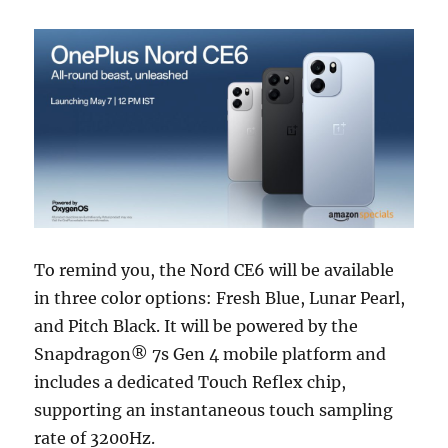
To remind you, the Nord CE6 will be available
in three color options: Fresh Blue, Lunar Pearl,
and Pitch Black. It will be powered by the
Snapdragon® 7s Gen 4 mobile platform and
includes a dedicated Touch Reflex chip,
supporting an instantaneous touch sampling
rate of 3200Hz.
..........
> _WORK REQUEST_: The lines from the one holding "includes a dedicated" through the end of the listing above are to be written out exactly, both ends included, and no others.

> _SOLVED PROBLEM_:
includes a dedicated Touch Reflex chip,
supporting an instantaneous touch sampling
rate of 3200Hz.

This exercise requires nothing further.